This post is about my weak side. I am terrible in going through interviews. Even when I get hired, my managers would almost always later tell me that they were uncomfortable making that decision. Just today I have been reminded how bad I am at this.
A recruiter from a big and famous company reached out to me on his own. I was surprised as I applied there just a few months earlier and never heard back. The recruiter said that there is no record of me in their system. Ok. That is not the worst part. The worst part surfaced later, when I started to look at two year old emails - from the time I have applied there the previous time. I found a piece of code that I send to that company. That was the worst part.
They asked me to write a code that searches a sorted (!) array for a nearest match. There could be various matching conditions and various directions of search.
Looking at the task now it is apparent for me that they expected a modified binary search function. That is not what I wrote and send them back.
My code had an enum for search criterias, I used its body as an interface and its instances as concrete implementations. It is a sealed trait in Java. Then I wrote a reverse iterator to traverse the array in an opposite direction. Finally, I have put the two together in a function that - oh my god - traversed the entire array to find the match.
I was looking at this today, thinking "Why would I ever write it this way?" And then I looked at the task I had been given. It did not state that the resulting function had to be efficient, there were no conditions on computation complexity. It was simply "write a function that does this". So I did. I wrote a well documented and very readable code, that would have been obvious how to extend (to add other search criterias, for example) and to reuse (to delete all by criteria, for example). It did not rest on any minute assumptions, such as that criteria-defined distance is monotonic (it would've worked if an integer was the char, with both 'a' and 'A' being equally close to 'b'). It was even bright in its use of a sealed trait. But it was not the best performing code.
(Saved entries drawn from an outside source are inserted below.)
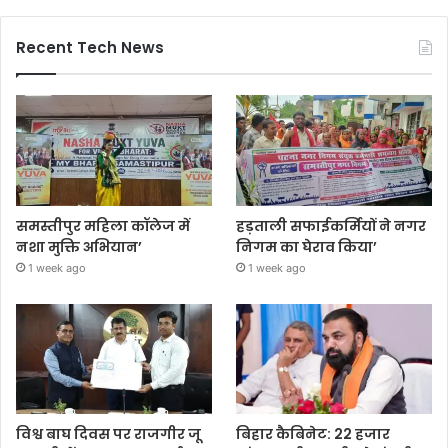
Recent Tech News
समस्तीपुर महिला कॉलेज में
हड़ताली सफाईकर्मियों ने नगर
नशा मुक्ति अभियान’
निगम का घेराव किया’
1 week ago
1 week ago
विश्व बाघ दिवस पर राजगीर जू
बिहार कैबिनेट: 22 हजार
Even though I was not tasked to write the best performing code, it was implied by the fact that it was during an interview.
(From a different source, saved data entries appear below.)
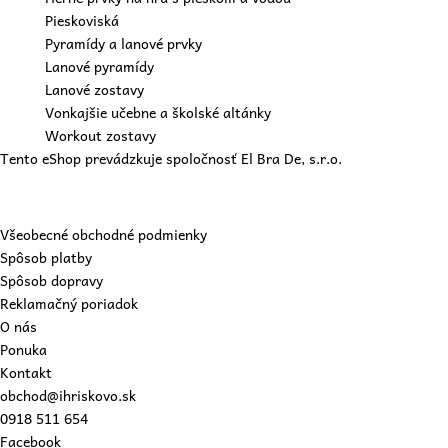
Pieskoviská
Pyramídy a lanové prvky
Lanové pyramídy
Lanové zostavy
Vonkajšie učebne a školské altánky
Workout zostavy
Tento eShop prevádzkuje spoločnosť El Bra De, s.r.o.
Všeobecné obchodné podmienky
Spôsob platby
Spôsob dopravy
Reklamačný poriadok
O nás
Ponuka
Kontakt
obchod@ihriskovo.sk
0918 511 654
Facebook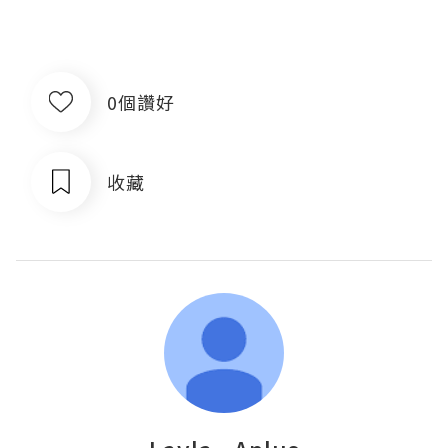
0個讚好
收藏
Of course the next letter I received was a rejection one. I would've rejected an engineer who wrote this code probably. And yet something does not feel right.
I was in my "production coding" state. The mode in which one thinks about people who are to support one's code. The mode in which locking extra expectation in your code is bad. The mode in which premature optimization is evil.
The code I wrote was good, but I did not get the job. Because I used the wrong skill. The code was good for real application, not for an interview.